WASHINGTON - A used car salesman from the state of New Jersey has been arrested and accused of trying to sell New York City millions of desperately needed face masks at grossly inflated prices at the height of the coronavirus pandemic in March, the U.S. Justice Department announced Tuesday.
Ronald Romano, who runs a used car dealership about 80 kilometers south of New York City in Manalapan, New Jersey, allegedly conspired with several business associates and friends to get New York City to pay $45 million for 7 million 3M brand N95 respirators that they did not possess or were not authorized to sell.
Romano is charged with one count of conspiring to commit wire fraud, one count of committing wire fraud and one count of violating the Defense Protection Act. Each of the first two counts carries a maximum of 30 years in prison. The third count carries a maximum of one year.
One of Romano's three alleged co-conspirators is identified in court documents as a former minister of foreign investment for a European nation who purported to have expertise in international transactions and attempted to broker sales of the respirators for Romano.
A spokesman for the U.S. Attorney's Office for the Southern District of New York did not respond to a question about the co-conspirators' status.
Largest case of its kind
The attempted price gouging and fraud case is one of the largest of its kind brought by federal prosecutors since the Department of Health and Human Services designated face masks and other medical supplies "scarce material" in March and Attorney General William Barr warned against profiteering from the crisis.
"At a time when the pandemic was ravaging New York City, this defendant greedily preyed on the city's desperate need for protective equipment to stop the spread of the virus," Margaret Garnett, New York City's Department of Investigations commissioner, said in a statement.

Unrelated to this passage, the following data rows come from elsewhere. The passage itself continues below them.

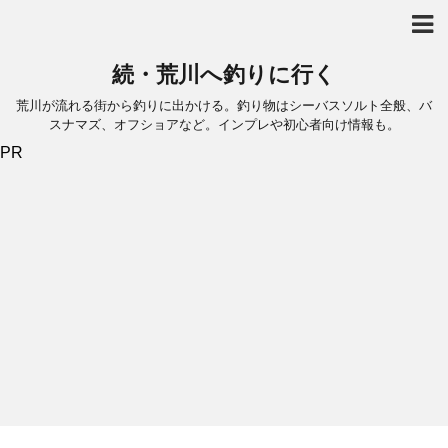
続・荒川へ釣りに行く
荒川が流れる街から釣りに出かける。釣り物はシーバスソルト全般、バ
スナマズ、オフショアなど。インプレや初心者向け情報も。
PR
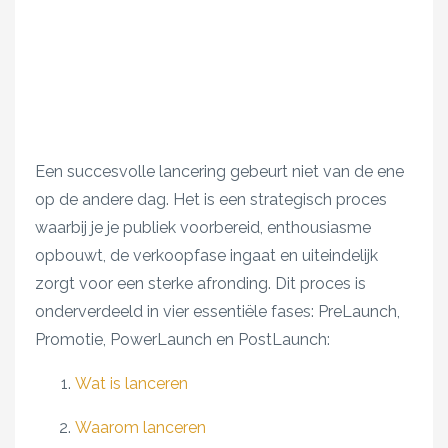
Een succesvolle lancering gebeurt niet van de ene
op de andere dag. Het is een strategisch proces
waarbij je je publiek voorbereid, enthousiasme
opbouwt, de verkoopfase ingaat en uiteindelijk
zorgt voor een sterke afronding. Dit proces is
onderverdeeld in vier essentiële fases: PreLaunch,
Promotie, PowerLaunch en PostLaunch:
Wat is lanceren
Waarom lanceren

According to court documents, Romano and his co-conspirators allegedly began the "get rich quick" scheme as early as February when the coronavirus began a rapid spread around the country, making New York City the epicenter of the pandemic the following month.
With New York health care workers and first responders in desperate need of respirators, the fraudsters contacted potential suppliers around the world - a Mexican company and a Peruvian exporter among them - to secure large quantities of masks for resale at inflated prices.
In March, as he was hoping to close a deal with New York City, Romano texted a friend and co-conspirator, "I'm working on a few deals that if I get any of them you might be buying a Ferrari."
Then, three brokers acting on behalf of Romano approached New York City officials with a fictitious 3M distribution authorization letter and an offer to sell 7 million N95 respirators. Their offer: a 400% markup.
The deal fell through only after procurement specialists for New York City contacted 3M to confirm the price offer and was told that Romano was not an authorized distributor.
"Instead of reaping millions of dollars, the scheme received a dose of old-fashioned, New York City skepticism from procurement specialists," Garnett said.